Cosine-Similarity Methods for Efficient Training and Sampling in High-Dimensional Latent Spaces
Xu Duan, Dongmei Chen
TL;DR
This work tackles the inefficiencies of training and sampling in high-dimensional latent spaces by exploiting semantic geometry through a cosine-similarity framework. It introduces adaptive cosine-based sampling, cosine-guided fine-tuning, and a cosine-cost optimal-transport coupling to align training targets with sampling trajectories, all without changing model architectures. The proposed methods yield strong empirical gains, including substantial FID improvements with modest computation (e.g., 800-epoch RAE: 11.99 → 8.60; single-epoch fine-tuning at 20 epochs achieving 3.30, matching an 80-epoch baseline). Overall, the paper demonstrates that semantic directional alignment can significantly accelerate diffusion model training and improve sample fidelity in latent spaces.
Abstract
Latent generative models are increasingly shifting from traditional VAEs toward representation autoencoders and semantically aligned latent spaces, which lift images into higher-dimensional feature domains where semantic factors become more separable.
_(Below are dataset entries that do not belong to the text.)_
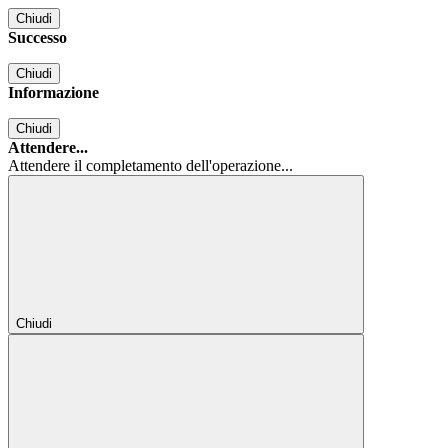
Chiudi
Successo
Chiudi
Informazione
Chiudi
Attendere...
Attendere il completamento dell'operazione...
Chiudi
Yet these spaces also contain geometric regularities that existing methods do not fully exploit--particularly in the directional relationships between features. We introduce a cosine-similarity-based mechanism that improves both training and sampling by selecting couplings that produce cleaner, less entangled velocity fields. This simple alignment reduces gradient noise, accelerates convergence, and improves sample fidelity. Building on this idea, we develop cosine-similarity-based fine-tuning and time-scheduling strategies that reduce the FID of an 800-epoch RAE from 11.99 to 8.60. Furthermore, by formulating an optimal-transport coupling using a cosine cost, a single-epoch fine-tuning step at the 20-epoch checkpoint reaches 3.30 FID-matching the performance of the 80-epoch baseline.